Oscillate 6th October 2007 06:45 AM

SDX15 x2 ...design suggestions please
 
I will be building a subwoofer(s) mostly for music listening. The goal is hard-hitting, tight, accurate bass. Ability to play <20 Hz tones is desirable. High SPLs are not necessary. The drivers will be the CSS SDX15 x 2 (a mentoring friend gave me one and I will be ordering a second soon). These will have a dedicated power amplifier (Crown Xti2000 or XTi4000) and an outboard cross-over (if needed).

Parameters as per CSS website

Recommended sealed enclosure:
Home audio ...Low Q (Q.577) 6.5 cubic feet fully stuffed

Re: 3.6 (1.8 ohms per coil)
Le:1.8
Fs: 19.2
Qms: 3.65
Qes: 0.44
Qts: 0.39
Vas: 218.44
Cms: 0.25
SD: 790
Xmax 30mm
Xmech 40mm
BL: 16.5
Mms: 274.8
SPL: 87.3
1000 RMS watt power rated

For music, the TVC/active tube buffer preamp has 3, 'always active' outputs per channel (RCAx2, XLR). For HT, the pre/pro has RCA sub-out x 2.

I believe that building the Low Q (Q.577) sealed 6.5 cubic ft. enclosure to be the best choice(?). The two designs that I am considering are...

1) 13.0 cubic ft enclosure with the drivers in a push-pull configuration (front to back, wired out of phase). A mono-sub, connected to to the left stereo channel (music) or a sub-out (HT).

2) 6.5 cubic ft enclosure x 2. Two subs, seperately connected to left and right channel (music) or to sub1 out and sub2 out (HT).

Do you folks feel there is any added musical benefit derived from having two seperate subs, each one connected to a seperate stereo channel? Do you feel that a push-pull mono-sub would hit harder and tighter?

All thoughts and replies welcome. Thanks for your time.

BHTX 6th October 2007 07:14 AM

Re: SDX15 x2 ...design suggestions please
 
Quote:

Originally posted by Oscillate
High SPLs are not necessary.
So I'm assuming you're aware that you would lose quite a bit of efficiency with an isobaric push-pull? Since you were willing to increase the enclosure size to a significant amount for a low q, I'm also assuming that size isn't much of a concern, or at least a big priority? In that case, I wouldn't mess with an isobaric, as it'd probably be more trouble than it's worth, and you'd lose A LOT of output..

Honestly, if it were me, I'd do two separate sealed 3.6 cubic foot enclosures, run a Marchand BASSIS and/or Behringer DEQ2496 and/or DCX2496 for Linkwitz Transform and EQ (or build your own LT), and run them in stereo, as close as possible to your L&R channels. With these drivers and a Linkwitz Transform, you should be able to get in-room response down into the very low teens with a significant amount of output. As a matter of fact.. 114 dB before room gain at 20 Hz before 30mm xmax is reached (xmech is 40mm if i remember correctly), although with the 3.6 cubic foot .707 qtc boxes, thermal limitations might become an issue before that point, in which case you'd build the enclosures if more power handling was desired, although I seriously doubt that'd be necessary. ;) But this just gives you an idea.

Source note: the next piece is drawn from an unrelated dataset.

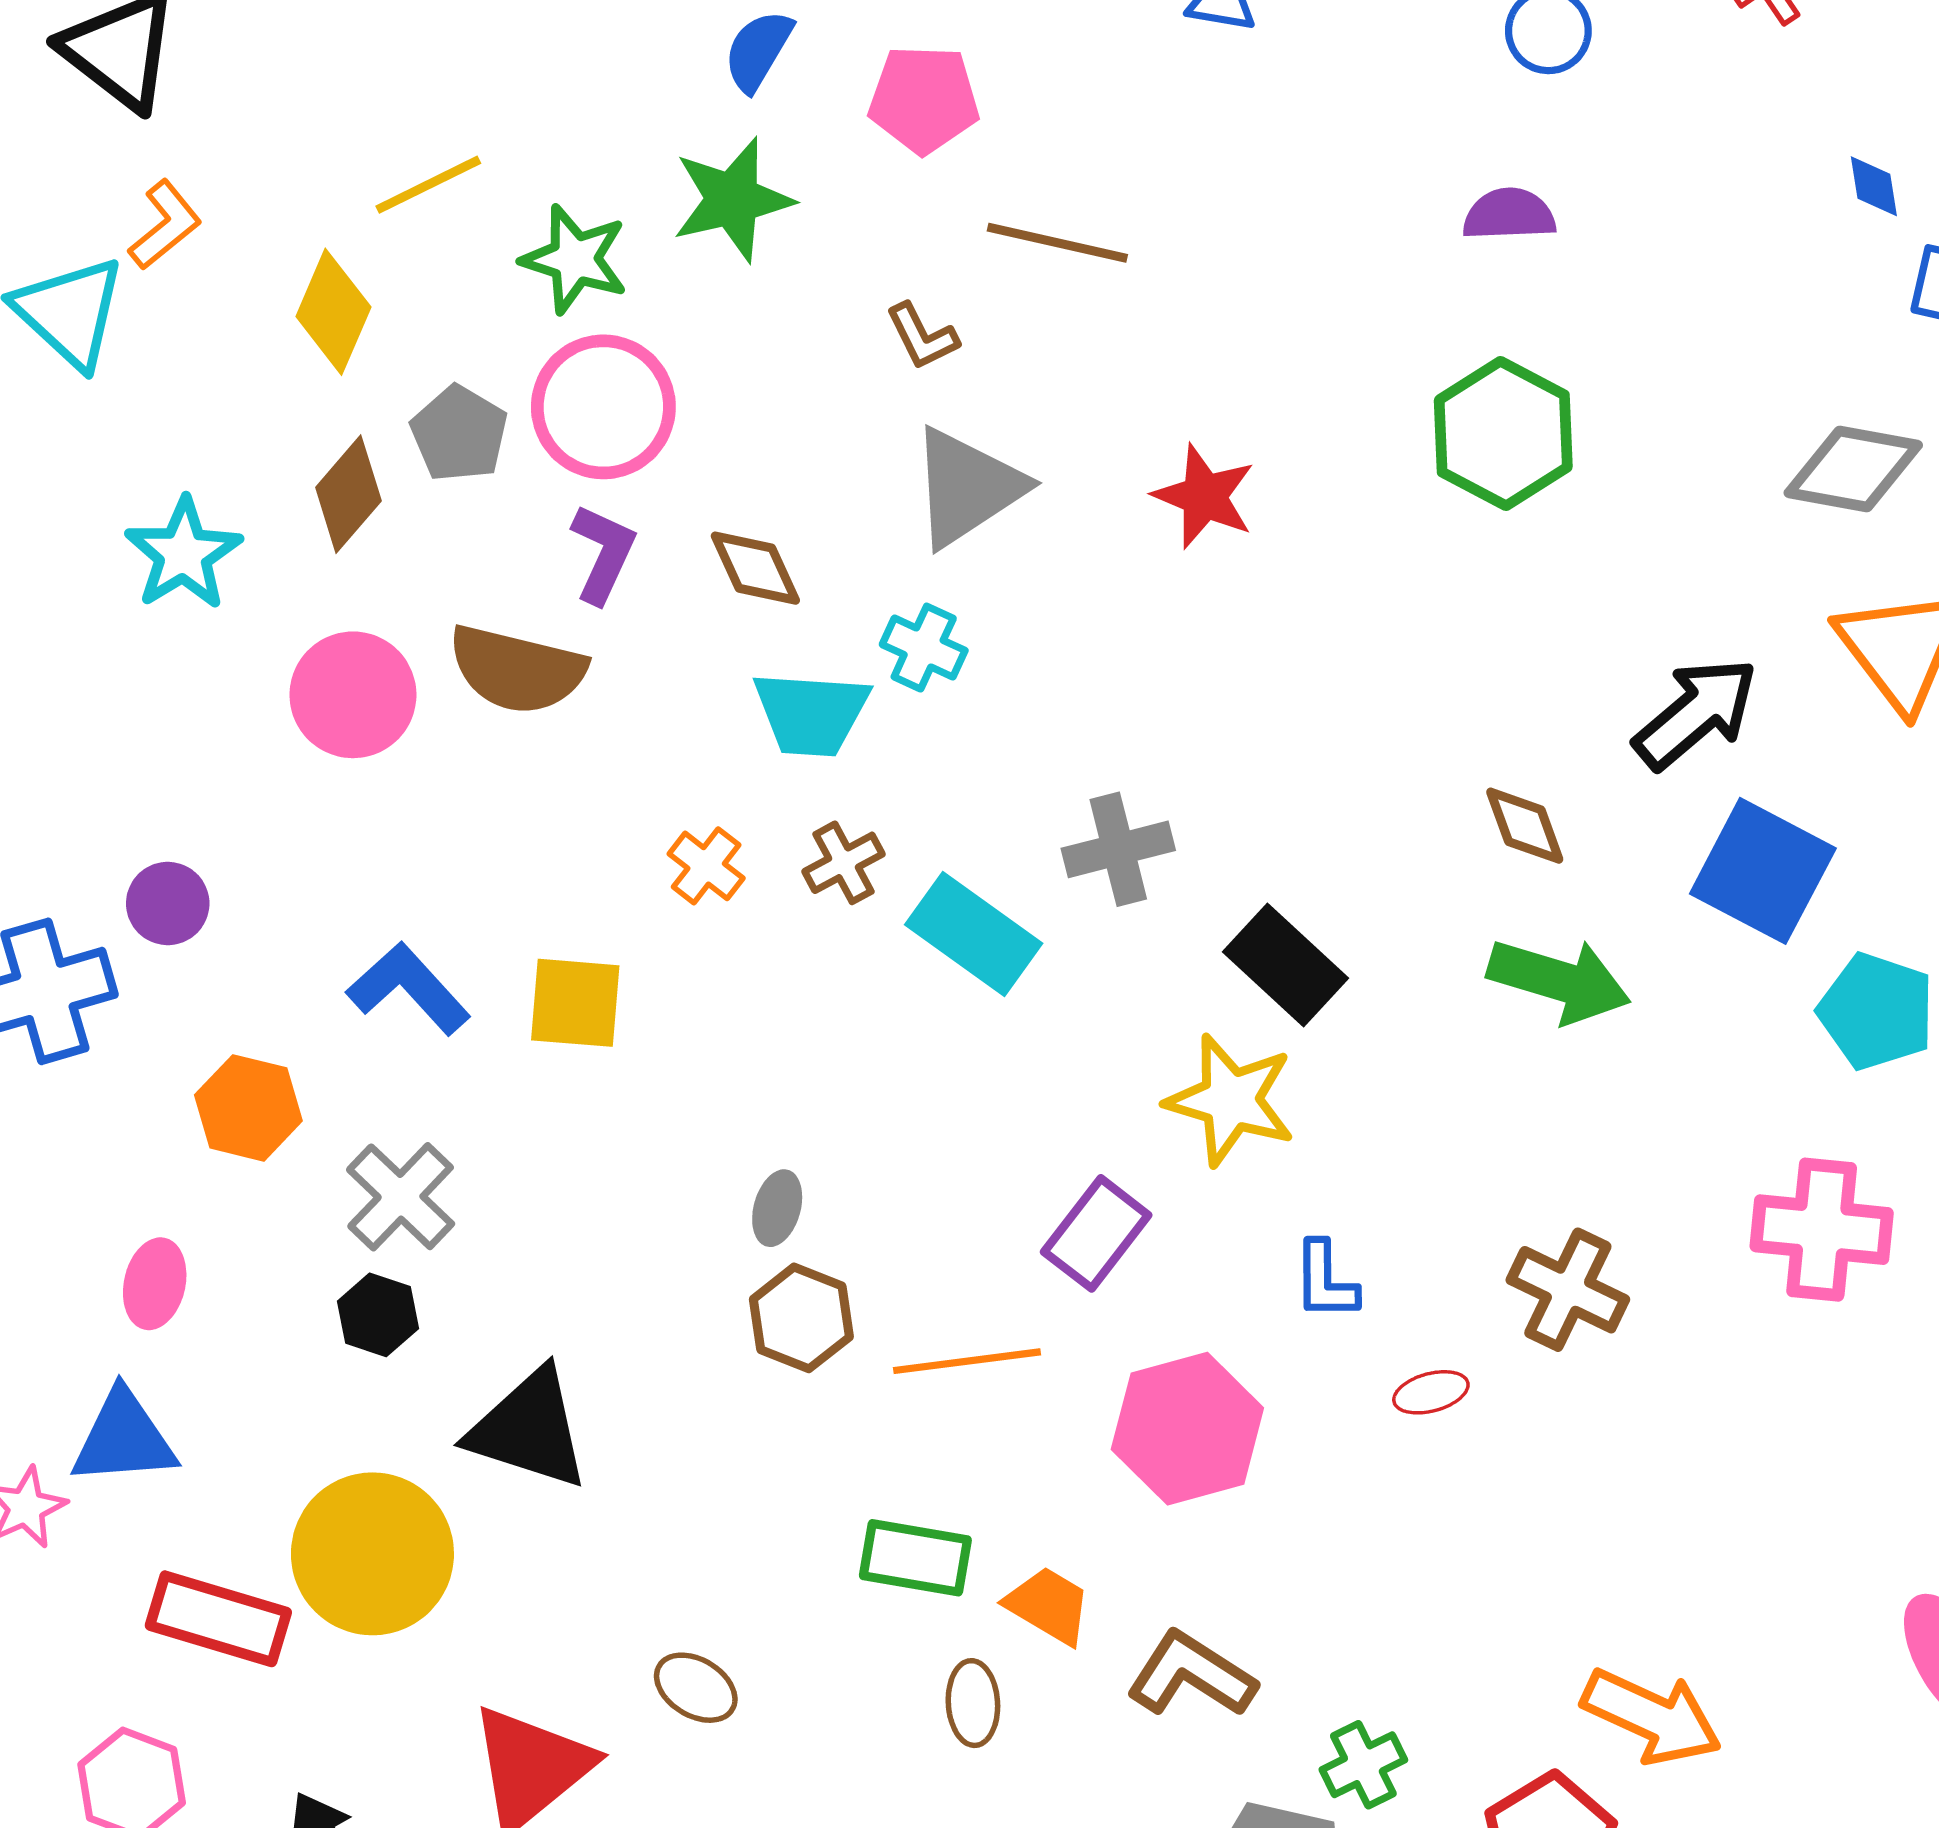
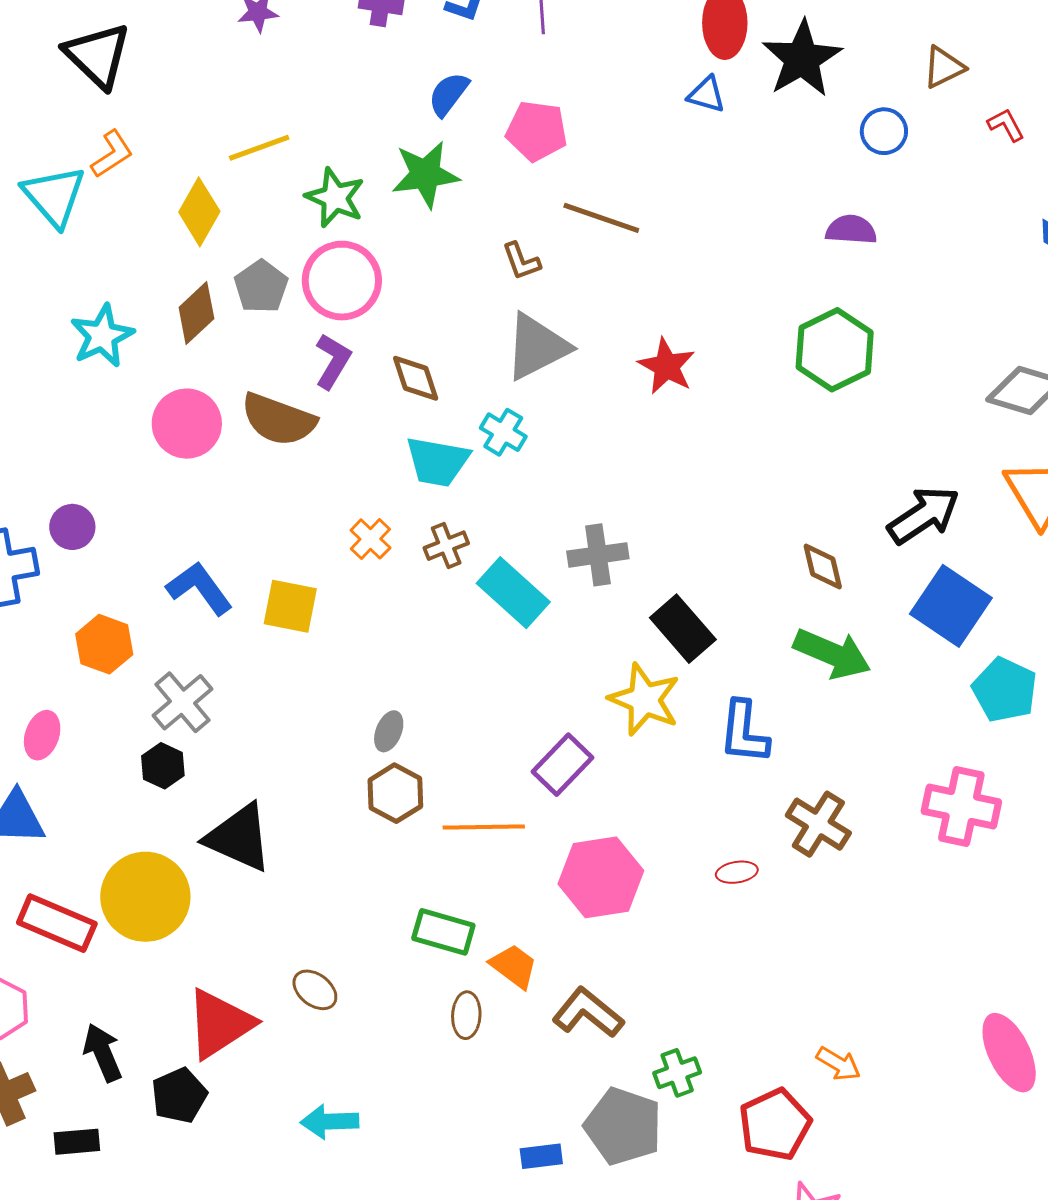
blue L-shape: (1325, 1281) -> (744, 732), moved, size x1.4
orange arrow: (1652, 1717) -> (838, 1064), size x0.6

I had considered this exact setup recently, and if I were still going for subwoofers, this is more than likely what I'd do. Aside from the LT and/or EQing capabilities, I'd also make sure that I could make necessary phase adjustments to match your front channels as close as possible, and as previously mentioned, run them in stereo close to your L&R channels. I definitely wouldn't just stick them in the front corners, as these subs shouldn't require that. I'd probably experiment and actually try to keep them away from the walls as much as possible while still keeping them separated and close to your left and right mains.

Oh and, yes, I most definitely do "feel there is any added musical benefit derived from having two seperate subs, each one connected to a seperate stereo channel"...depending of course on how they're crossed, as well as the positioning of the subwoofers, front channels, room, etc etc.

Amit_112dB 6th October 2007 11:28 AM

since all thoughts and replies are welcomed
:smash:
i'll jusy say 20hz is not easy to reproduce with a driver but its a peice of cake for a room to kill it.
Have you thought have standing waves etc....?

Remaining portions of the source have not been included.